1 tbsp olive oil
1 small onion, chopped
4 cloves garlic, minced
1 lb cooked shrimp, if large, cut into bite sized pieces
4 medium zucchini
1 cup chicken broth
3 Tbs Lemon Juice
3 Tbs parmesan cheese
1 oz cream cheese
Make your noodles from the zucchini using a spiralizer.
I love, and recommend the Veggetti Spiralizer, it makes your zoodles quickly and easily, and it’s kinda fun too 🙂
I’ve also used the hand held spiralizer, it does a good job but you have to make sure your zucchini is small enough to fit in it! It’s a bit better on the budget, but can get to your wrist after awhile!

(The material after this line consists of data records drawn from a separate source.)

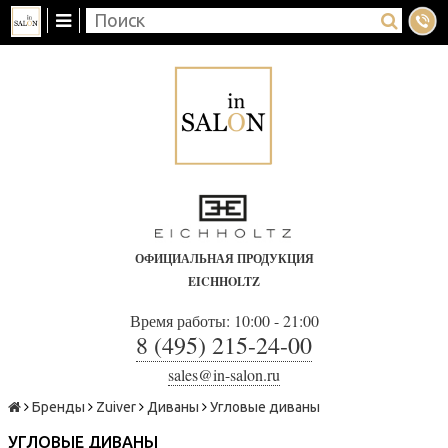
ОФИЦИАЛЬНАЯ ПРОДУКЦИЯ
EICHHOLTZ
Время работы: 10:00 - 21:00
8 (495) 215-24-00
sales@in-salon.ru
Бренды
Zuiver
Диваны
Угловые диваны
УГЛОВЫЕ ДИВАНЫ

2. In a large skillet heat the olive oil til it’s shimmery. Add the onion and garlic, and cook til soft. Add chicken broth and juice from half a lemon, and bring to a boil. Reduce heat to a simmer and add cream cheese, stirring til it’s melted in. If you still see bits of cream cheese, use a whisk to finish mixing in.
3. Add zoodles and cook for about 6 minutes, don’t let the zoodles get too soft!
4. Add shrimp – don’t cook too long because shrimp is already cooked. You just want to warm the shrimp for a minute. Season with salt and pepper.
4. Remove from heat. Top with Parmesan cheese and serve while warm.